Processo d’Appello per Alessandro Zagaria, Di Muro ed altri. La Procura Generale chiede che tre pentiti siano riascoltati in aula

15 Gennaio 2021 - 11:32

In primo grado, le condanne furono molto più lievi delle richieste, in quanto il tribunale di Santa Maria Capua Vetere assolse gli imputati per i reati di camorra o comunque in connessione agli interessi del clan dei casalesi

 

CASAPESENNA/SANTA MARIA CAPUA VETERE – (g.g.) Si è svolta ieri mattina davanti ai giudici della Corte di Appello di Napoli, l’udienza del processo a carico di Alessandro Zagaria, Biagio Di Muro e altri. La Procura Generale cioè la pubblica accusa, ha chiesto in pratica di riaprire una fase processuale tipica del primo grado di giudizio, riascoltando cioè, nella veste di testimoni, i due collaboratori di giustizia Massimiliano Caterino, per anni uomo di estrema fiducia del boss Michele Zagaria e Benito Natale di Grazzanise il quale, fino ad ora non è che abbia offerto, nei suoi racconti, un grande saggio di precisione ricostruttiva e coerenza logica che possano indurre a ritenere che si tratti di un collaboratore di giustizia totalmente genuino, realmente associato a un concetto di “verità terza”.

Sempre la Procura Generale ha chiesto di ascoltare ex novo Francesco Zagaria, detto Ciccio ‘e Brezza, anche lui collaboratore di giustizia e anche lui in una condizione che, a nostro modestissimo avviso, deve ancora dimostrare un approccio, rispetto alle domande che gli vengono poste, non condizionato da riserve mentali.

La sezione della Corte di Appello di Napoli davanti alla quale si sta tenendo questo processo, si è riservata di decidere e ha fissato la prossima udienza per maggio.

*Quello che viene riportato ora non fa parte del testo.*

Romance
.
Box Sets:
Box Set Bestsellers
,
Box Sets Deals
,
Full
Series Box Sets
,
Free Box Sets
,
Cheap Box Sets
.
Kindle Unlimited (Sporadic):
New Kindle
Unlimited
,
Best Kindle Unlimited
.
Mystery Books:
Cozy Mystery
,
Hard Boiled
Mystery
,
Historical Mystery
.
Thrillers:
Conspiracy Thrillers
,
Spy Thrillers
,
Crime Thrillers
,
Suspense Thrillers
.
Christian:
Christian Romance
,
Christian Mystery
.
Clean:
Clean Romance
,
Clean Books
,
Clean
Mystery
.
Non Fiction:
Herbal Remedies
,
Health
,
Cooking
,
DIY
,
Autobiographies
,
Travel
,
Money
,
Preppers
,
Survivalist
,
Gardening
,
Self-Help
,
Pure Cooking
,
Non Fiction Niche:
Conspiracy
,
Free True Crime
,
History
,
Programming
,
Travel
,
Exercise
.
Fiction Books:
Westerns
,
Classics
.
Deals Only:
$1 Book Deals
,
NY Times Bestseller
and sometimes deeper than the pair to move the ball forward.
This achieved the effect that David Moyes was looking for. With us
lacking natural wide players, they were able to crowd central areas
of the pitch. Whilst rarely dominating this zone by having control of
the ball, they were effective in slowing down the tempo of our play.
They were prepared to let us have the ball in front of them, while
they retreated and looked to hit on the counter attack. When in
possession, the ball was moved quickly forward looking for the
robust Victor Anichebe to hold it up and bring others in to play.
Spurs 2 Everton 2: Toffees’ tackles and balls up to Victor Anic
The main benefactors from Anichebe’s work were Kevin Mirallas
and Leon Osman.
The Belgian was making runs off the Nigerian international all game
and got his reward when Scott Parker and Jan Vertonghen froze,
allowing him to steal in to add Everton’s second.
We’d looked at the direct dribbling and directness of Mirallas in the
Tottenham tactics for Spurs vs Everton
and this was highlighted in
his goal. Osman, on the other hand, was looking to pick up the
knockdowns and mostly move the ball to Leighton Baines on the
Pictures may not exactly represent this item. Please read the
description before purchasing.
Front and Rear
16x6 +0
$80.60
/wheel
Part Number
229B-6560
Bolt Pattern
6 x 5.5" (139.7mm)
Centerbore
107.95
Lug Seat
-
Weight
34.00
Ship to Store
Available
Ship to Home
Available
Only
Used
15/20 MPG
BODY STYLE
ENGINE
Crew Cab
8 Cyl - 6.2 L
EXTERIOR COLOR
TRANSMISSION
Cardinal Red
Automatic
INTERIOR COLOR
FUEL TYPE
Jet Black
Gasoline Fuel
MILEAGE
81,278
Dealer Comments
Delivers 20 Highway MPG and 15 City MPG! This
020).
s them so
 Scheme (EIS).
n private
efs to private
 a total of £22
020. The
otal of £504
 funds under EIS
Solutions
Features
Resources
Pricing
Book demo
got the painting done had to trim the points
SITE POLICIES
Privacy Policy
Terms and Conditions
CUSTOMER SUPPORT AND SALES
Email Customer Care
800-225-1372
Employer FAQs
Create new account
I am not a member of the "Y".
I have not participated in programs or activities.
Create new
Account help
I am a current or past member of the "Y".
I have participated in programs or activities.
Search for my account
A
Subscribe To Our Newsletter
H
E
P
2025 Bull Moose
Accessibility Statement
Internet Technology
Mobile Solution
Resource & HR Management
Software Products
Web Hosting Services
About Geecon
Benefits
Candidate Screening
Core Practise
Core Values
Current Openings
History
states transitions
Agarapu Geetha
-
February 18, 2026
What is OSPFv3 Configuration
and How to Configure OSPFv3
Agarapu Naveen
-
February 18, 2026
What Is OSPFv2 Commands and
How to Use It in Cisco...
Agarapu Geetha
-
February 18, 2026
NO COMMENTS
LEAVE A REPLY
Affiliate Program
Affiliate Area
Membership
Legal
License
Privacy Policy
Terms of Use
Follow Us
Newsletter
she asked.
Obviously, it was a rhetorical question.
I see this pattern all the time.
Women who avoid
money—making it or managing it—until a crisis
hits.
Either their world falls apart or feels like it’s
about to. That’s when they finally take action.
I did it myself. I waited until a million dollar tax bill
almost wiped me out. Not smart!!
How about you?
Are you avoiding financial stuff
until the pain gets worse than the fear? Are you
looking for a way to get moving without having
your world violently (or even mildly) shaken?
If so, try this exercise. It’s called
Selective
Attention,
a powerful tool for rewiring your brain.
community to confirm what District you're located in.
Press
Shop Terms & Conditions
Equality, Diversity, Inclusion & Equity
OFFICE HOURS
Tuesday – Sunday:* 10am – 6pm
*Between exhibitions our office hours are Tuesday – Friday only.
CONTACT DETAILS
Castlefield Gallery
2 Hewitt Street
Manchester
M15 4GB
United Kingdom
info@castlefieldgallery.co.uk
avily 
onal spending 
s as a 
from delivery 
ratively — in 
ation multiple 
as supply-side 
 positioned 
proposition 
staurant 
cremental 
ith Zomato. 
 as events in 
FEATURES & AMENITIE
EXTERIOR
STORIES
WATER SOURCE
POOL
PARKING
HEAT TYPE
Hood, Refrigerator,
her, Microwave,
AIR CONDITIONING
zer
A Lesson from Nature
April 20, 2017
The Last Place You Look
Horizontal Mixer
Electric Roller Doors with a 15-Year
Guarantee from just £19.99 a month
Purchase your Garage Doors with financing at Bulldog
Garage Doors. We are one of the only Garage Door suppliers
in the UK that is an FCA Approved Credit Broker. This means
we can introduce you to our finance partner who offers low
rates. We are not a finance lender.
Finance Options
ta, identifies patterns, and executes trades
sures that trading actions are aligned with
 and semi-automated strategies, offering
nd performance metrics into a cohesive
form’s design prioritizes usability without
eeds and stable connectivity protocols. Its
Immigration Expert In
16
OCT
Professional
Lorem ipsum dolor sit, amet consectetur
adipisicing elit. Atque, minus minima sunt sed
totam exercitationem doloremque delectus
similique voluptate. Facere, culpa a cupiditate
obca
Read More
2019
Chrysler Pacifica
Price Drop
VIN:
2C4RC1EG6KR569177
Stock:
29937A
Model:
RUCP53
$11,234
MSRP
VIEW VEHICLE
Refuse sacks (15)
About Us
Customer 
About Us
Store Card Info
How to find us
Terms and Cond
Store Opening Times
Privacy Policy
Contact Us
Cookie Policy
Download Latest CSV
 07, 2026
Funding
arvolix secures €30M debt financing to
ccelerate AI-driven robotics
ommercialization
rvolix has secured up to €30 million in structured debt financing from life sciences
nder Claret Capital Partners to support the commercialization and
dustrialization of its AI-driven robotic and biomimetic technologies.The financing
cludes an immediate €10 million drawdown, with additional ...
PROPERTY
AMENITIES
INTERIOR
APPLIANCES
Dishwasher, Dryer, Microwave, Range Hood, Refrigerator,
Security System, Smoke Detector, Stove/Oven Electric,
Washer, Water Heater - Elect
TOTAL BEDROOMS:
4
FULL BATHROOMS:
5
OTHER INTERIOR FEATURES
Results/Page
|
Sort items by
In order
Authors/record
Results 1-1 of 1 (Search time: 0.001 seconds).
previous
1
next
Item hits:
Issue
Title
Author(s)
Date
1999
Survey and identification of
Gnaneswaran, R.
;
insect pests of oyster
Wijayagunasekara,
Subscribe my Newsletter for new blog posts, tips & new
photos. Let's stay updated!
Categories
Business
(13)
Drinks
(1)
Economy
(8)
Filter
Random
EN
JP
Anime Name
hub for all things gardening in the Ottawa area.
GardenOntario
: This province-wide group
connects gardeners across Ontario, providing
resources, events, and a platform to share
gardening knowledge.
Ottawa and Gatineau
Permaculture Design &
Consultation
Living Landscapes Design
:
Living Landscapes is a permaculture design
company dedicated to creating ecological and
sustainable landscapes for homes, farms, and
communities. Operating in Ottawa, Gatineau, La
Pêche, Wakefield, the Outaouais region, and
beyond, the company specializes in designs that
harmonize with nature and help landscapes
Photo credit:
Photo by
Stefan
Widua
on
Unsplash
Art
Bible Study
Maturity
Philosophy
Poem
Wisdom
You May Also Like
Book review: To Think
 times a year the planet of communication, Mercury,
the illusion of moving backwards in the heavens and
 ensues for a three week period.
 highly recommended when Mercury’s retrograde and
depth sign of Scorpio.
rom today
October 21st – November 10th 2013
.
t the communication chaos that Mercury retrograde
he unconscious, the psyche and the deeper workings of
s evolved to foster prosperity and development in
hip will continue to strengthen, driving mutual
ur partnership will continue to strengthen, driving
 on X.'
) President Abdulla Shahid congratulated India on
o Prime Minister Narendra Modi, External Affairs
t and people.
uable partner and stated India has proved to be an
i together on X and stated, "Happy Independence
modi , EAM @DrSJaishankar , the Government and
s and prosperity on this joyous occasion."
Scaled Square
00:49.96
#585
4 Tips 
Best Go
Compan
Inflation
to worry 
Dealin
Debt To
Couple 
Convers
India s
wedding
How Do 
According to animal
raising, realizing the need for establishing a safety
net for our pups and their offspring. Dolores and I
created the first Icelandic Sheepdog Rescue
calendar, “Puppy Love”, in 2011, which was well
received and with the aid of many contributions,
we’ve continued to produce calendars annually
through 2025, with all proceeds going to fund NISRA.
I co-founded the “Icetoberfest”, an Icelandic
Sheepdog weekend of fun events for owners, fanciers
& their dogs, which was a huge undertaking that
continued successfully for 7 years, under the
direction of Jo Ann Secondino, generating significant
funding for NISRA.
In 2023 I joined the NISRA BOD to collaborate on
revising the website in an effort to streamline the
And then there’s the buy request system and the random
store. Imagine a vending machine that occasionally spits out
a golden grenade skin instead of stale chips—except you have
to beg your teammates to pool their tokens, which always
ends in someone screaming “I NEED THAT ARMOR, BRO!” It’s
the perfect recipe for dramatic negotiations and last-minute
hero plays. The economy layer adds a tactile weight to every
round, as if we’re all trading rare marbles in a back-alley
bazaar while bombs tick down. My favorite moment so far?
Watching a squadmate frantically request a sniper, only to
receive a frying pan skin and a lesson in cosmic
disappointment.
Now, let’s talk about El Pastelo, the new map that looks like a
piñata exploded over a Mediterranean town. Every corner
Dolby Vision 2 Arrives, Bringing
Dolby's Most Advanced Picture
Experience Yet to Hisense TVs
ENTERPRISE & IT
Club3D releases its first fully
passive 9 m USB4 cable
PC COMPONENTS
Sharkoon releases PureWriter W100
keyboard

In primo grado, a fronte di una richiesta di ben 20 anni di reclusione, Alessandro Zagaria fu condannato a 4 anni di reclusione, in conseguenza dell’esclusione, da parte del tribunale di Santa Maria Capua Vetere, del reato di camorra cioè l’associazione e delle aggravanti degli articoli 7. Stesso discorso per Biagio Di Muro che al tempo dei presunti reati era sindaco di Santa Maria Capua Vetere e per il quale i giudici di primo grado esclusero ogni aggravante camorristica, facendo sopravvivere il reato ordinario di corruzione. Per l’ingegnere-faccendiere napoletano Guglielmo La Regina 6 anni di reclusione a fronte degli 8 chiesti dai magistrati della Dda. Un anno con pena sospesa fu la condanna per Roberto Di Tommaso, ingegnere della città di Foro che sempre al tempo dei presunti reati contestati era dirigente dell’ufficio tecnico del comune di Santa Maria Capua Vetere. Infine Vincenzo Manocchio, docente universitario e componente della commissione aggiudicatrice dell’appalto per la ristrutturazione di Palazzo Teti Maffuccini di Santa Maria Capua Vetere fu condannato a 4 anni e 6 mesi.